:: Extracted information ::

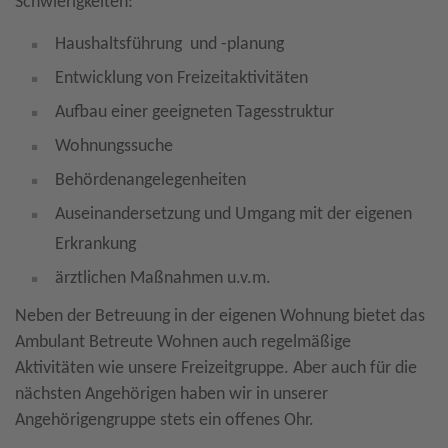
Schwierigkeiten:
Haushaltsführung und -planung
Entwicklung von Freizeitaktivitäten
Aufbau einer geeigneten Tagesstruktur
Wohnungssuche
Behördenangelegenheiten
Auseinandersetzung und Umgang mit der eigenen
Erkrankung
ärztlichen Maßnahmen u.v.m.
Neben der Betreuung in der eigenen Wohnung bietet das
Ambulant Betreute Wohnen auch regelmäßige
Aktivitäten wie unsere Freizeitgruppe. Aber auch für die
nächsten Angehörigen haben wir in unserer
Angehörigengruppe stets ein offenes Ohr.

:::
:: Extracted information ::

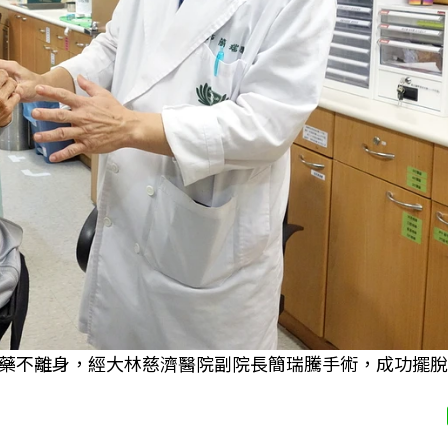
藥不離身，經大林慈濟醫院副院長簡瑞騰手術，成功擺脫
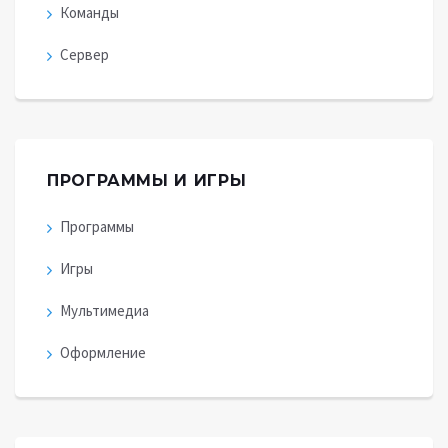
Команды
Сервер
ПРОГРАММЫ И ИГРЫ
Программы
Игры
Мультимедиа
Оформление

:::
:: Extracted information ::

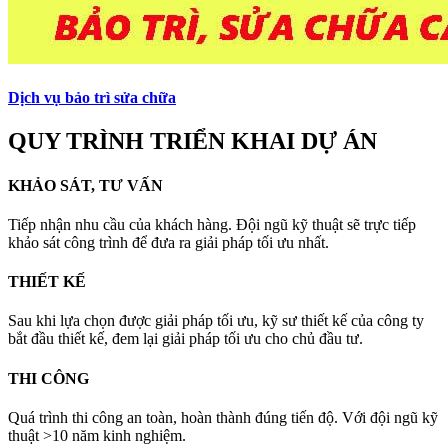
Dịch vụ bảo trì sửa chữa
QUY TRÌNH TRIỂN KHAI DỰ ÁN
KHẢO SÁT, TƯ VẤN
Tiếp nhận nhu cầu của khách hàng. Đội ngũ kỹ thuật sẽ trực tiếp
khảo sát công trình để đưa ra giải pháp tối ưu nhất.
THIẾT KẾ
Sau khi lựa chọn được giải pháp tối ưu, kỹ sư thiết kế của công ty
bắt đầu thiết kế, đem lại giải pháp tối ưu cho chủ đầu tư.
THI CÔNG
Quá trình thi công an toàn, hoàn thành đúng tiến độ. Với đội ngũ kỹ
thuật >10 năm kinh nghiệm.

:::

◆ **What is being asked**
Look above for the line with "Aufbau einer geeigneten Tagesstruktur"; retype exactly that line, every line after it up to the line with "Ambulant Betreute Wohnen auch regelmäßige", and that line too, nothing else.

◆ **Problem solution**
Aufbau einer geeigneten Tagesstruktur
Wohnungssuche
Behördenangelegenheiten
Auseinandersetzung und Umgang mit der eigenen
Erkrankung
ärztlichen Maßnahmen u.v.m.
Neben der Betreuung in der eigenen Wohnung bietet das
Ambulant Betreute Wohnen auch regelmäßige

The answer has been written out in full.